15. Where to go next

  1. Make the upgrade muscle real. Read docs/UPGRADE.md end to end and rehearse a blue/green per §3.2. Pair with docs/MIGRATION-v0-to-v1.md.
  2. Wire runbooks to paging. Every alert in Step 7 carries a runbook_url; confirm Alertmanager surfaces it and fill in docs/runbooks/oncall-paging.md.
  3. Plan for v0.4 audit-log limitations. Review docs/AUDIT-LOG.md §8 and plan to tighten when v0.5 ships TENSOR_WASM_API_TRUSTED_PROXY_CIDRS.
  4. Tighten SLOs as your data lands. docs/SLO.md §3 marks every CUDA-host target "TBD" or "modeled"; replace with measurements after a month of traffic via the §9 RFC process.
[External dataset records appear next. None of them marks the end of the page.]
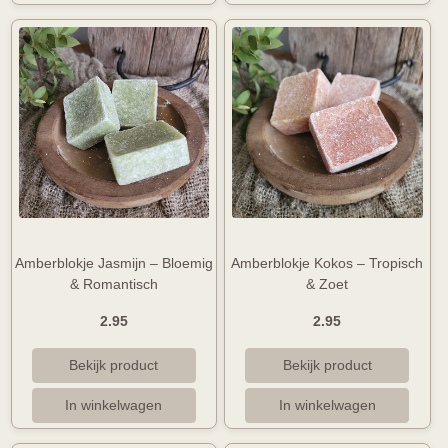
Amberblokje Jasmijn – Bloemig
Amberblokje Kokos – Tropisch
& Romantisch
& Zoet
2.95
2.95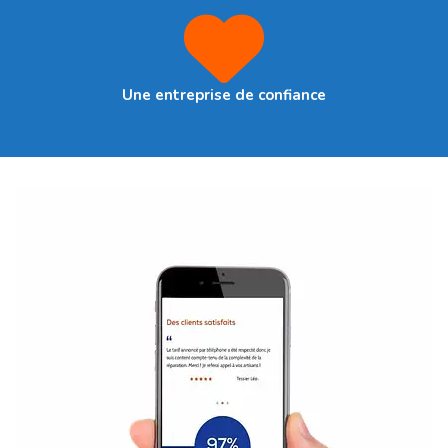
Une entreprise de confiance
  5. Walk the v1.0 path with your team via docs/PATH-TO-V1.md.


Status: v0.3 release. End-to-end runnable against the v0.3.7 binary plus the W2.7 Helm chart; every TODO (v0.4) / TODO (v0.5) marker in a referenced doc is reflected here as a limitation, not a gap. Re-validate when the chart values, the SLO targets, or the mTLS doc change shape.